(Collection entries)
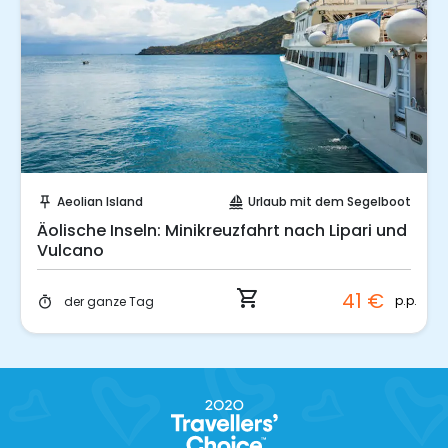
Sofort buchen!
Aeolian Island
Urlaub mit dem Segelboot
push_pin
sailing
Äolische Inseln: Minikreuzfahrt nach Lipari und
Vulcano
shopping_cart
41 €
p.p.
der ganze Tag
timer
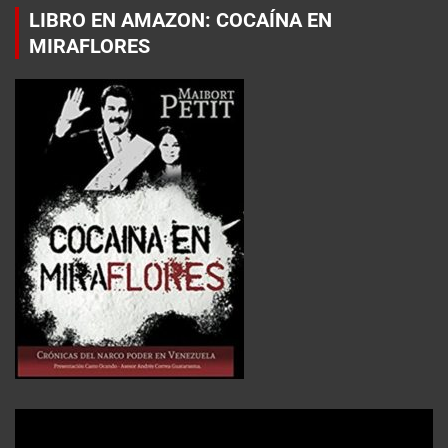
LIBRO EN AMAZON: COCAÍNA EN
MIRAFLORES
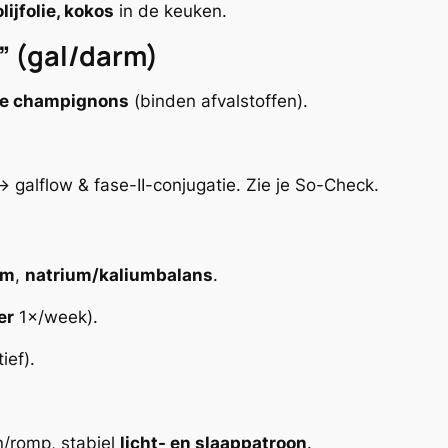
olijfolie, kokos
in de keuken.
” (gal/darm)
te champignons
(binden afvalstoffen).
 galflow & fase-II-conjugatie. Zie je So-Check.
um
,
natrium/kaliumbalans
.
er
1×/week).
ief).
/romp, stabiel
licht- en slaappatroon
.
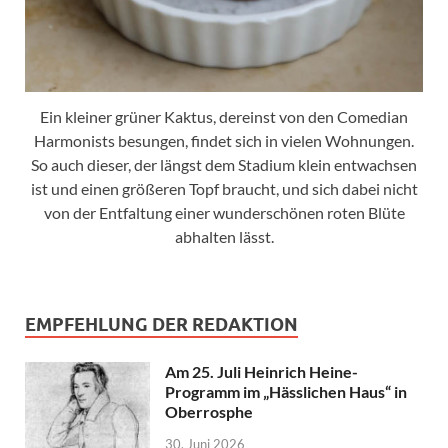
Ein kleiner grüner Kaktus, dereinst von den Comedian
Harmonists besungen, findet sich in vielen Wohnungen.
So auch dieser, der längst dem Stadium klein entwachsen
ist und einen größeren Topf braucht, und sich dabei nicht
von der Entfaltung einer wunderschönen roten Blüte
abhalten lässt.
EMPFEHLUNG DER REDAKTION
Am 25. Juli Heinrich Heine-
Programm im „Hässlichen Haus“ in
Oberrosphe
30. Juni 2026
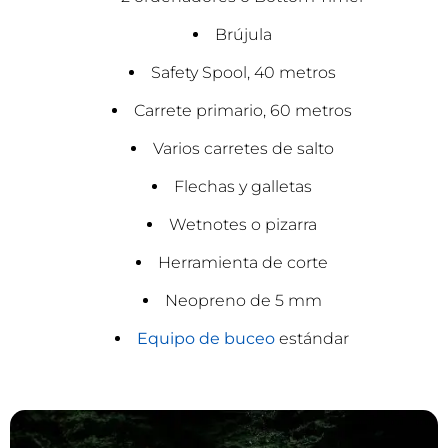
Brújula
Safety Spool, 40 metros
Carrete primario, 60 metros
Varios carretes de salto
Flechas y galletas
Wetnotes o pizarra
Herramienta de corte
Neopreno de 5 mm
Equipo de buceo
estándar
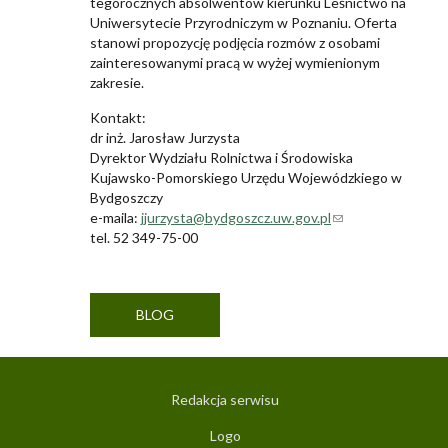
tegorocznych absolwentów kierunku Leśnictwo na
Uniwersytecie Przyrodniczym w Poznaniu. Oferta
stanowi propozycję podjęcia rozmów z osobami
zainteresowanymi pracą w wyżej wymienionym
zakresie.
Kontakt:
dr inż. Jarosław Jurzysta
Dyrektor Wydziału Rolnictwa i Środowiska
Kujawsko-Pomorskiego Urzędu Wojewódzkiego w
Bydgoszczy
e-maila:
jjurzysta@bydgoszcz.uw.gov.pl
(link sends e-
tel. 52 349-75-00
mail)
BLOG
Redakcja serwisu
Logo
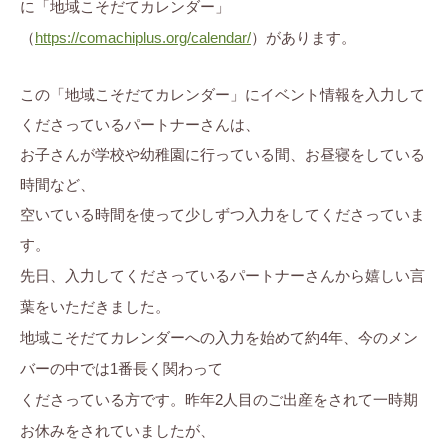
に「地域こそだてカレンダー」
ぷ
ま
に
（
https://comachiplus.org/calendar/
）があります。
ら
ち
。
す
ぷ
この「地域こそだてカレンダー」にイベント情報を入力して
ら
くださっているパートナーさんは、
す
お子さんが学校や幼稚園に行っている間、お昼寝をしている
時間など、
空いている時間を使って少しずつ入力をしてくださっていま
す。
先日、入力してくださっているパートナーさんから嬉しい言
葉をいただきました。
地域こそだてカレンダーへの入力を始めて約4年、今のメン
バーの中では1番長く関わって
くださっている方です。昨年2人目のご出産をされて一時期
お休みをされていましたが、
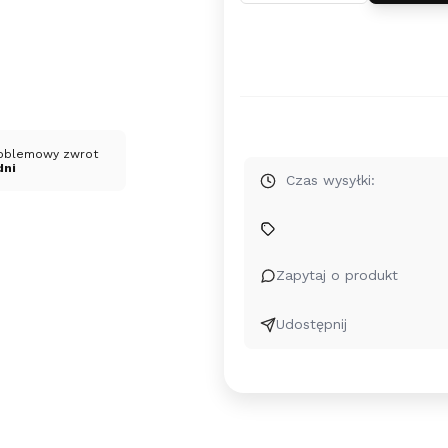
oblemowy zwrot
dni
Czas wysyłki:
Zapytaj o produkt
Udostępnij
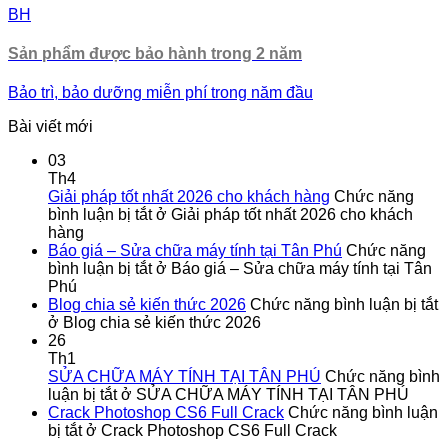
BH
Sản phẩm được bảo hành trong 2 năm
Bảo trì, bảo dưỡng miễn phí trong năm đầu
Bài viết mới
03
Th4
Giải pháp tốt nhất 2026 cho khách hàng
Chức năng
bình luận bị tắt
ở Giải pháp tốt nhất 2026 cho khách
hàng
Báo giá – Sửa chữa máy tính tại Tân Phú
Chức năng
bình luận bị tắt
ở Báo giá – Sửa chữa máy tính tại Tân
Phú
Blog chia sẻ kiến thức 2026
Chức năng bình luận bị tắt
ở Blog chia sẻ kiến thức 2026
26
Th1
SỬA CHỮA MÁY TÍNH TẠI TÂN PHÚ
Chức năng bình
luận bị tắt
ở SỬA CHỮA MÁY TÍNH TẠI TÂN PHÚ
Crack Photoshop CS6 Full Crack
Chức năng bình luận
bị tắt
ở Crack Photoshop CS6 Full Crack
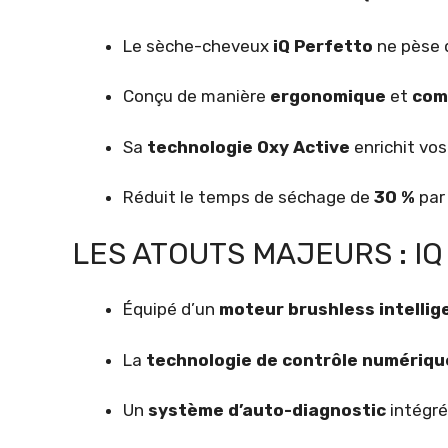
Le sèche-cheveux
iQ Perfetto
ne pèse
Conçu de manière
ergonomique
et
com
Sa
technologie Oxy Active
enrichit vo
Réduit le temps de séchage de
30 %
par
LES ATOUTS MAJEURS : I
Équipé d’un
moteur brushless intellig
La
technologie de contrôle numériqu
Un
système d’auto-diagnostic
intégré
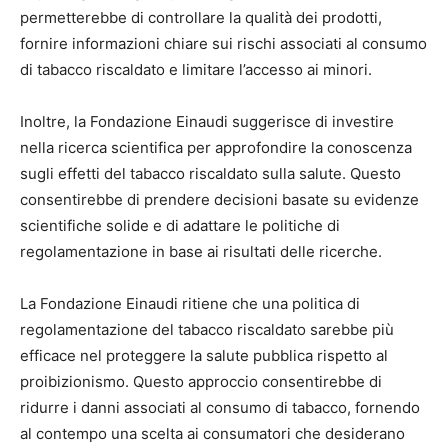
permetterebbe di controllare la qualità dei prodotti,
fornire informazioni chiare sui rischi associati al consumo
di tabacco riscaldato e limitare l’accesso ai minori.
Inoltre, la Fondazione Einaudi suggerisce di investire
nella ricerca scientifica per approfondire la conoscenza
sugli effetti del tabacco riscaldato sulla salute. Questo
consentirebbe di prendere decisioni basate su evidenze
scientifiche solide e di adattare le politiche di
regolamentazione in base ai risultati delle ricerche.
La Fondazione Einaudi ritiene che una politica di
regolamentazione del tabacco riscaldato sarebbe più
efficace nel proteggere la salute pubblica rispetto al
proibizionismo. Questo approccio consentirebbe di
ridurre i danni associati al consumo di tabacco, fornendo
al contempo una scelta ai consumatori che desiderano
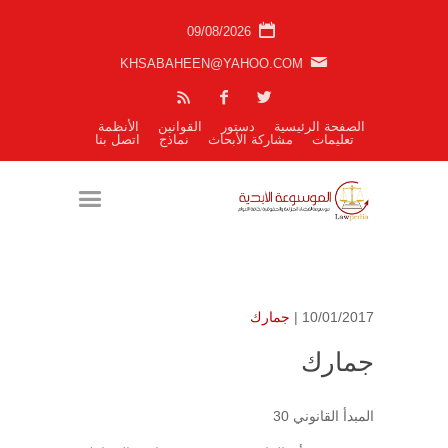
09/08/2026
KHSABAHEEN@YAHOO.COM
الصفحة الرئيسية
دستور
القوانين
الأنظمة
تعليمات
مشاركة الأبحاث
نماذج
اتصل بنا
10/01/2017 |
جمارك
جمارك
المبدأ القانوني 30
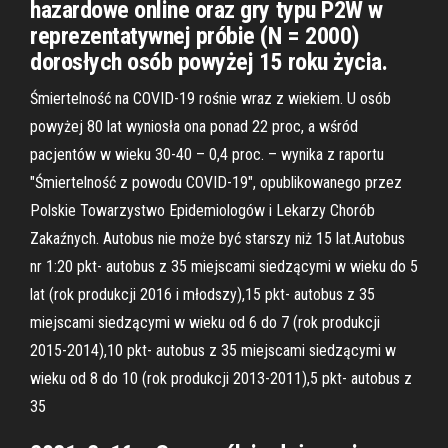
hazardowe online oraz gry typu P2W w
reprezentatywnej próbie (N = 2000)
dorosłych osób powyżej 15 roku życia.
Śmiertelność na COVID-19 rośnie wraz z wiekiem. U osób
powyżej 80 lat wyniosła ona ponad 22 proc, a wśród
pacjentów w wieku 30-40 – 0,4 proc. – wynika z raportu
"Śmiertelność z powodu COVID-19", opublikowanego przez
Polskie Towarzystwo Epidemiologów i Lekarzy Chorób
Zakaźnych. Autobus nie może być starszy niż 15 lat.Autobus
nr 1:20 pkt- autobus z 35 miejscami siedzącymi w wieku do 5
lat (rok produkcji 2016 i młodszy),15 pkt- autobus z 35
miejscami siedzącymi w wieku od 6 do 7 (rok produkcji
2015-2014),10 pkt- autobus z 35 miejscami siedzącymi w
wieku od 8 do 10 (rok produkcji 2013-2011),5 pkt- autobus z
35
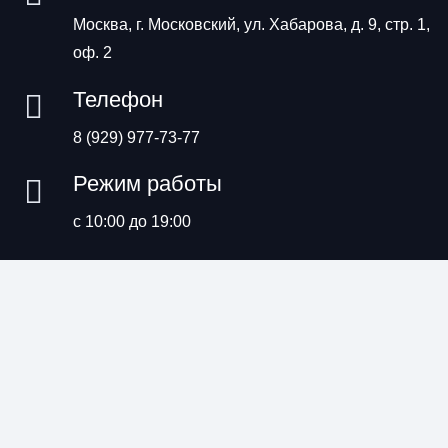
Москва, г. Московский, ул. Хабарова, д. 9, стр. 1,
оф. 2
Телефон
8 (929) 977-73-77
Режим работы
с 10:00 до 19:00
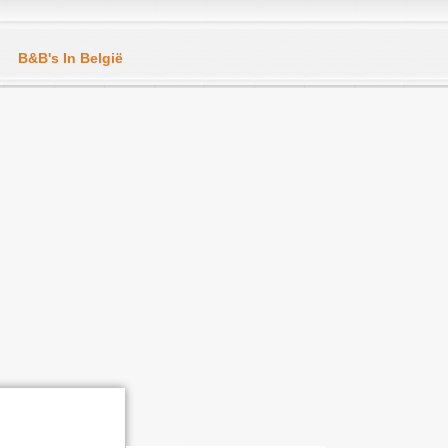
B&B's In België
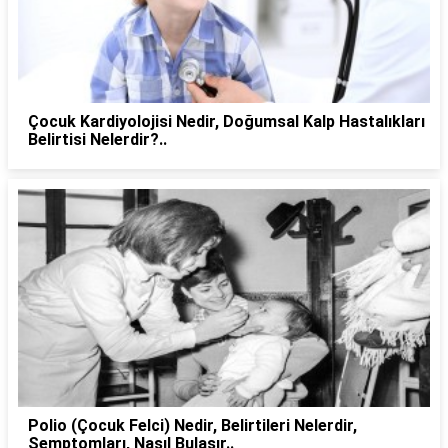
Çocuk Kardiyolojisi Nedir, Doğumsal Kalp Hastalıkları
Belirtisi Nelerdir?..
Polio (Çocuk Felci) Nedir, Belirtileri Nelerdir,
Semptomları, Nasıl Bulaşır..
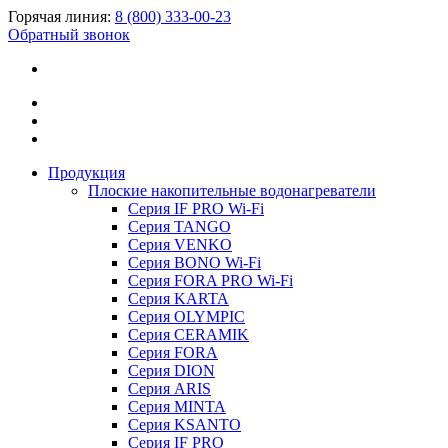
Горячая линия:
8 (800) 333-00-23
Обратный звонок
Продукция
Плоские накопительные водонагреватели
Серия IF PRO Wi-Fi
Серия TANGO
Серия VENKO
Серия BONO Wi-Fi
Серия FORA PRO Wi-Fi
Серия KARTA
Серия OLYMPIC
Серия CERAMIK
Серия FORA
Серия DION
Серия ARIS
Серия MINTA
Серия KSANTO
Серия IF PRO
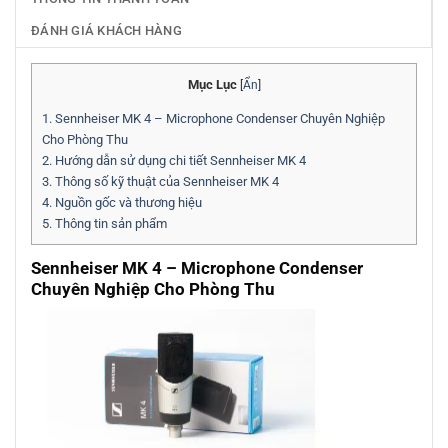
ĐÁNH GIÁ KHÁCH HÀNG
Mục Lục
[
Ẩn
]
1.
Sennheiser MK 4 – Microphone Condenser Chuyên Nghiệp
Cho Phòng Thu
2.
Hướng dẫn sử dụng chi tiết Sennheiser MK 4
3.
Thông số kỹ thuật của Sennheiser MK 4
4.
Nguồn gốc và thương hiệu
5.
Thông tin sản phẩm
Sennheiser MK 4 – Microphone Condenser
Chuyên Nghiệp Cho Phòng Thu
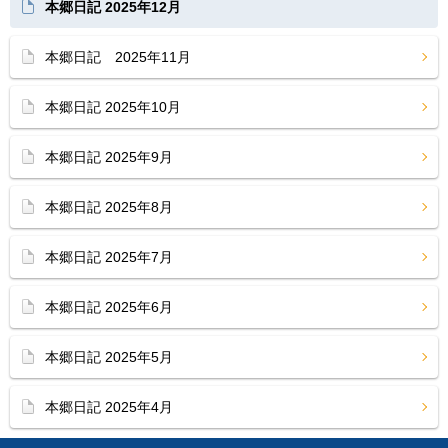
本郷日記 2025年12月
本郷日記 2025年11月
本郷日記 2025年10月
本郷日記 2025年9月
本郷日記 2025年8月
本郷日記 2025年7月
本郷日記 2025年6月
本郷日記 2025年5月
本郷日記 2025年4月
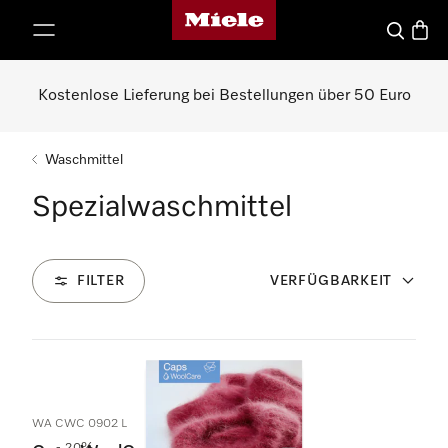
Miele-Homepage
nhalt springen
Suche
Waren
Kostenlose Lieferung bei Bestellungen über 50 Euro
Waschmittel
Spezialwaschmittel
FILTER
VERFÜGBARKEIT
8
Produkte
WA CWC 0902 L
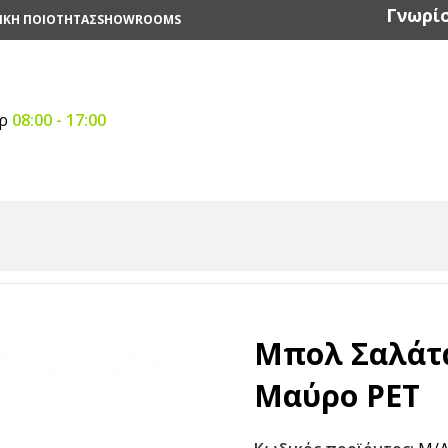
Γνωρίσ
ΙΚΗ ΠΟΙΟΤΗΤΑΣ
SHOWROOMS
αρ
08:00 - 17:00
αστικά
/
Μπολ Σαλάτας Στρογγυλό Μαύρο PΕΤ
Μπολ Σαλάτ
Μαύρο PΕΤ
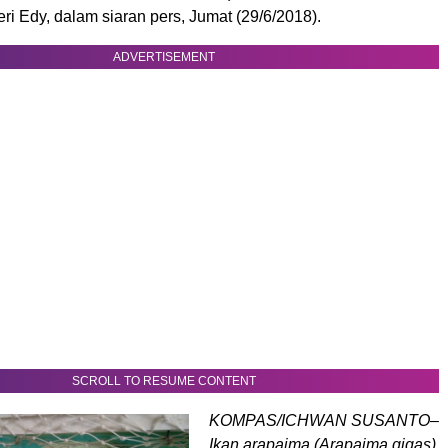
 Edy, dalam siaran pers, Jumat (29/6/2018).
ADVERTISEMENT
SCROLL TO RESUME CONTENT
KOMPAS/ICHWAN SUSANTO–
Ikan arapaima (Arapaima gigas)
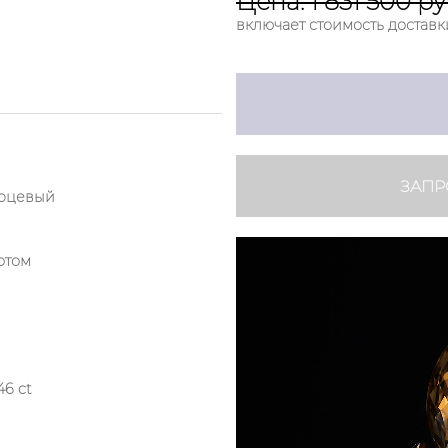
Цена: 1 831 500 ру
включает стоимость доставк
ЗАПР
арцевый
отом
46 ct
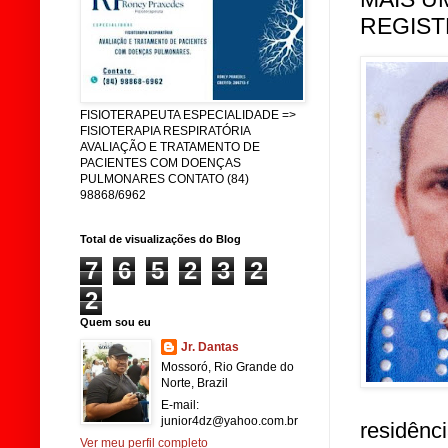
REGIST
FISIOTERAPEUTA ESPECIALIDADE =>
FISIOTERAPIA RESPIRATÓRIA
AVALIAÇÃO E TRATAMENTO DE
PACIENTES COM DOENÇAS
PULMONARES CONTATO (84)
98868/6962
Total de visualizações do Blog
7
6
5
2
3
2
2
Quem sou eu
Jr. Dantas
Mossoró, Rio Grande do
Norte, Brazil
E-mail:
junior4dz@yahoo.com.br
residênci
Ver meu perfil completo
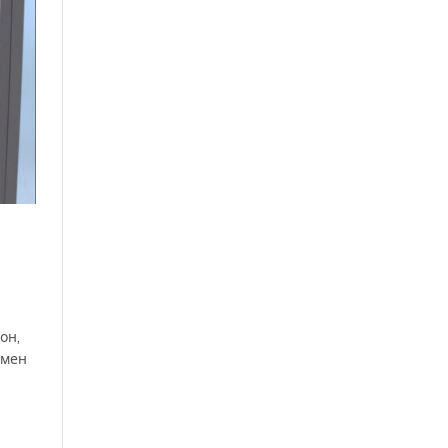
он,
емен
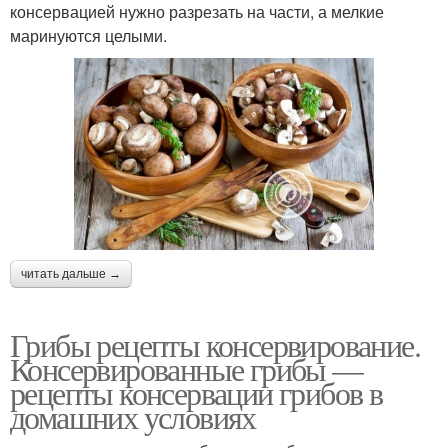
консервацией нужно разрезать на части, а мелкие
маринуются целыми.
читать дальше →
Грибы рецепты консервирование.
Консервированные грибы —
рецепты консервации грибов в
домашних условиях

### [Task description]
State how many lines of the records above contain "associati", with no words besides the number.

### [Solved exercise]
2